Without negative caching, every lookup of a non-existent domain (a typo, a deleted record) results in a full hierarchy walk—one round-trip to the root, one to the TLD, one to the authoritative server. Caching "this domain does not exist" for the TTL specified in the zone's SOA record means that repeated lookups of the same nonexistent name are answered locally. This is especially important for protecting authoritative servers from DNS amplification attacks, where an attacker repeatedly queries nonexistent subdomains to exhaust server resources.

Real-World Considerations

Our implementation simplifies several DNS complexities:

Hierarchy walking: The HierarchicalResolver above implements the basic walk. Real resolvers also handle glue records (A records for name servers embedded in referral responses) so they don't need a second hierarchy walk just to resolve the name server's IP address.
Multiple answers: DNS records can have multiple values (like multiple A records for load balancing). Real clients choose among them.
Negative caching: DNS caches "this domain doesn't exist" responses to avoid repeatedly querying for non-existent domains.
Anycast: Root servers use anycast (many servers sharing one IP address) to distribute load and improve availability.
TTL selection: Low TTLs mean changes propagate quickly but increase query load. High TTLs reduce load but slow down changes.

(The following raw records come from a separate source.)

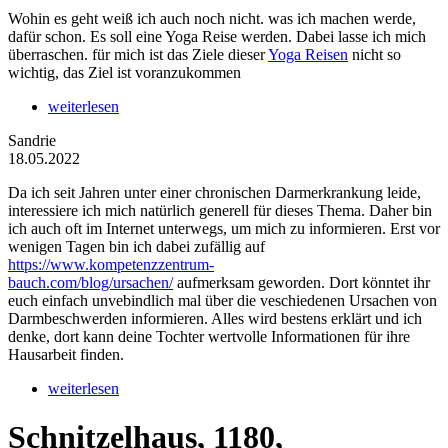
Wohin es geht weiß ich auch noch nicht. was ich machen werde,
dafür schon. Es soll eine Yoga Reise werden. Dabei lasse ich mich
überraschen. für mich ist das Ziele dieser
Yoga Reisen
nicht so
wichtig, das Ziel ist voranzukommen
weiterlesen
Sandrie
18.05.2022
Da ich seit Jahren unter einer chronischen Darmerkrankung leide,
interessiere ich mich natürlich generell für dieses Thema. Daher bin
ich auch oft im Internet unterwegs, um mich zu informieren. Erst vor
wenigen Tagen bin ich dabei zufällig auf
https://www.kompetenzzentrum-
bauch.com/blog/ursachen/
aufmerksam geworden. Dort könntet ihr
euch einfach unvebindlich mal über die veschiedenen Ursachen von
Darmbeschwerden informieren. Alles wird bestens erklärt und ich
denke, dort kann deine Tochter wertvolle Informationen für ihre
Hausarbeit finden.
weiterlesen
Schnitzelhaus, 1180,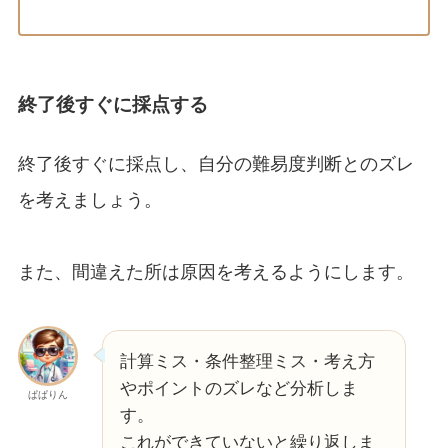
終了後すぐに採点する
終了後すぐに採点し、自分の難易度判断とのズレ
を考えましょう。
また、間違えた所は原因を考えるようにします。
計算ミス・条件整理ミス・考え方
やポイントのズレなど分析しま
ぱぱりん
す。
これができていないと繰り返しま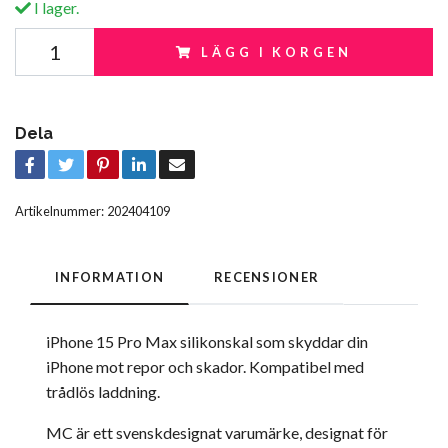
I lager.
LÄGG I KORGEN
Dela
Artikelnummer:
202404109
INFORMATION
RECENSIONER
iPhone 15 Pro Max silikonskal som skyddar din
iPhone mot repor och skador. Kompatibel med
trådlös laddning.
MC är ett svenskdesignat varumärke, designat för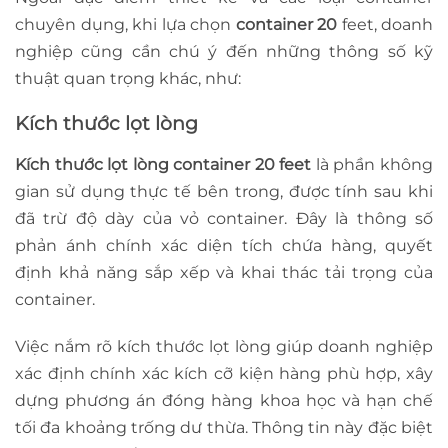
chuyên dụng, khi lựa chọn
container 20
feet, doanh
nghiệp cũng cần chú ý đến những thông số kỹ
thuật quan trọng khác, như:
Kích thước lọt lòng
Kích thước lọt lòng container 20 feet
là phần không
gian sử dụng thực tế bên trong, được tính sau khi
đã trừ độ dày của vỏ container. Đây là thông số
phản ánh chính xác diện tích chứa hàng, quyết
định khả năng sắp xếp và khai thác tải trọng của
container.
Việc nắm rõ kích thước lọt lòng giúp doanh nghiệp
xác định chính xác kích cỡ kiện hàng phù hợp, xây
dựng phương án đóng hàng khoa học và hạn chế
tối đa khoảng trống dư thừa. Thông tin này đặc biệt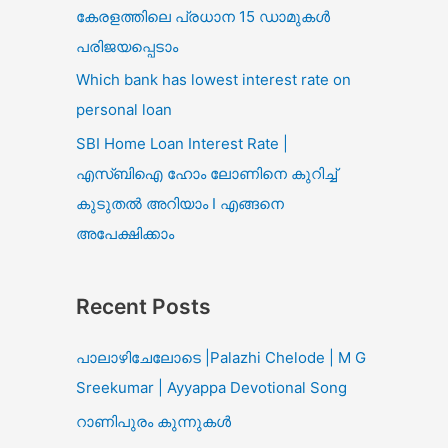
കേരളത്തിലെ പ്രധാന 15 ഡാമുകൾ
പരിജയപ്പെടാം
Which bank has lowest interest rate on
personal loan
SBI Home Loan Interest Rate |
എസ്ബിഐ ഹോം ലോണിനെ കുറിച്ച്
കുടുതൽ അറിയാം I എങ്ങനെ
അപേക്ഷിക്കാം
Recent Posts
പാലാഴിചേലോടെ |Palazhi Chelode | M G
Sreekumar | Ayyappa Devotional Song
റാണിപുരം കുന്നുകൾ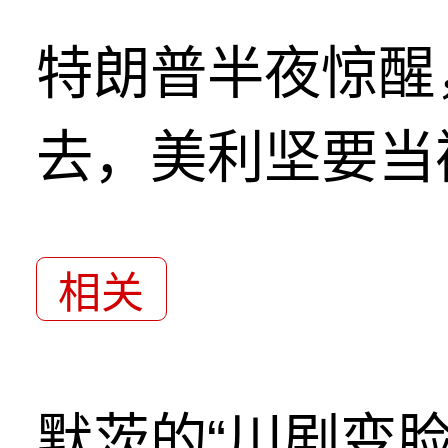
特朗普半夜惊醒
去，美利坚要当
相关
默茨的“川剧变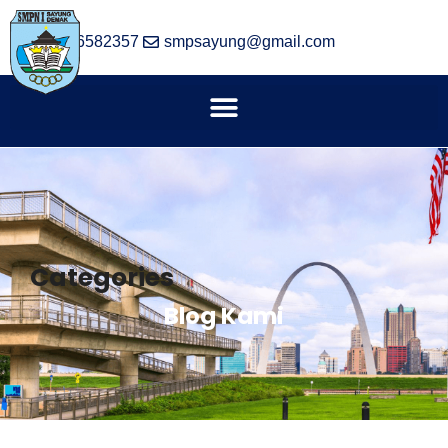
(024) 6582357
smpsayung@gmail.com
Categories
Blog Kami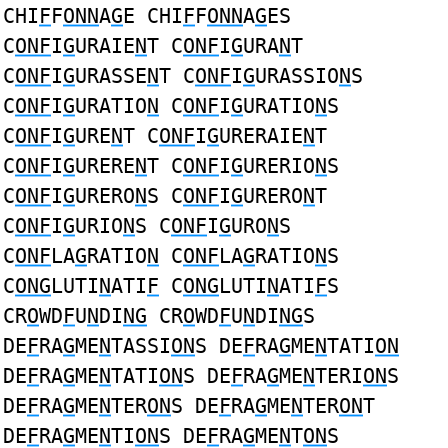
CHI
F
F
ONN
A
G
E CHI
F
F
ONN
A
G
ES
C
ONF
I
G
URAIE
N
T C
ONF
I
G
URA
N
T
C
ONF
I
G
URASSE
N
T C
ONF
I
G
URASSIO
N
S
C
ONF
I
G
URATIO
N
C
ONF
I
G
URATIO
N
S
C
ONF
I
G
URE
N
T C
ONF
I
G
URERAIE
N
T
C
ONF
I
G
URERE
N
T C
ONF
I
G
URERIO
N
S
C
ONF
I
G
URERO
N
S C
ONF
I
G
URERO
N
T
C
ONF
I
G
URIO
N
S C
ONF
I
G
URO
N
S
C
ONF
LA
G
RATIO
N
C
ONF
LA
G
RATIO
N
S
C
ONG
LUTI
N
ATI
F
C
ONG
LUTI
N
ATI
F
S
CR
O
WD
F
U
N
DI
NG
CR
O
WD
F
U
N
DI
NG
S
DE
F
RA
G
ME
N
TASSI
ON
S DE
F
RA
G
ME
N
TATI
ON
DE
F
RA
G
ME
N
TATI
ON
S DE
F
RA
G
ME
N
TERI
ON
S
DE
F
RA
G
ME
N
TER
ON
S DE
F
RA
G
ME
N
TER
ON
T
DE
F
RA
G
ME
N
TI
ON
S DE
F
RA
G
ME
N
T
ON
S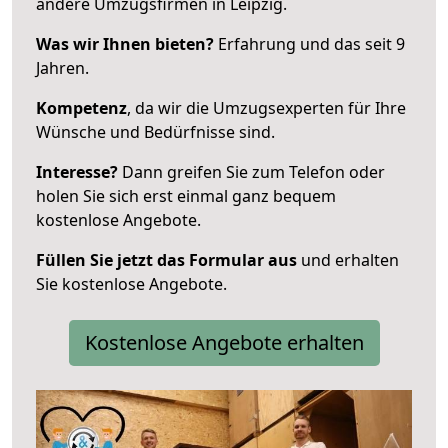
andere Umzugsfirmen in Leipzig.
Was wir Ihnen bieten?
Erfahrung und das seit 9
Jahren.
Kompetenz
, da wir die Umzugsexperten für Ihre
Wünsche und Bedürfnisse sind.
Interesse?
Dann greifen Sie zum Telefon oder
holen Sie sich erst einmal ganz bequem
kostenlose Angebote.
Füllen Sie jetzt das Formular aus
und erhalten
Sie kostenlose Angebote.
Kostenlose Angebote erhalten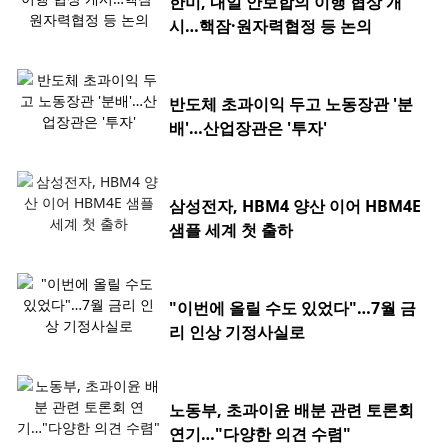
한미, 내일 안보합의 이행 협상 개
시…핵잠·원자력협정 등 논의
반도체 초과이익 두고 노동장관 '분
배'…산업장관은 '투자'
삼성전자, HBM4 양산 이어 HBM4E
샘플 세계 첫 출하
"이번에 올릴 수도 있었다"…7월 금
리 인상 기정사실로
노동부, 초과이윤 배분 관련 토론회
연기…"다양한 의견 수렴"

The most important omission in our implementation, however, is security. DNS was designed without it; DNSSEC adds cryptographic signatures to prevent spoofing and cache poisoning.

Exercises

In the basic simulation, look up the same domain three times in a row. On which lookups is the cache hit? Now look up a domain whose TTL is 1 second, wait 2 seconds, and look it up again. What happens? (Hint: check how CacheEntry.is_expired uses the simulation clock.)
The simplified resolver matches the longest zone suffix. For example, api.example.com would match example.com before .com. Construct a test with zones ".", "com", and "example.com". Query for api.example.com and trace which server handles it and why.
Negative caching stores a sentinel record with value "NXDOMAIN". Simulate a sequence where a domain genuinely does not exist, then (after the negative TTL expires) a record is added for it and queried again. Does the hierarchical resolver eventually return the correct answer? What would happen if the negative TTL were longer than the positive TTL?
Real DNS resolvers query multiple root servers for redundancy and choose the fastest. Modify HierarchicalResolver to accept a list of root server queues and send the query to the first one that responds. (Starter: use asimpy.FirstOf to wait on multiple queues.)
DNS cache poisoning is an attack where a malicious responder injects a false record into a resolver's cache. In our simulation, what would happen if an attacker intercepted the resolver's query and replied with a forged IP address before the real authoritative server responded? What does DNSSEC do to prevent this, and at what cost?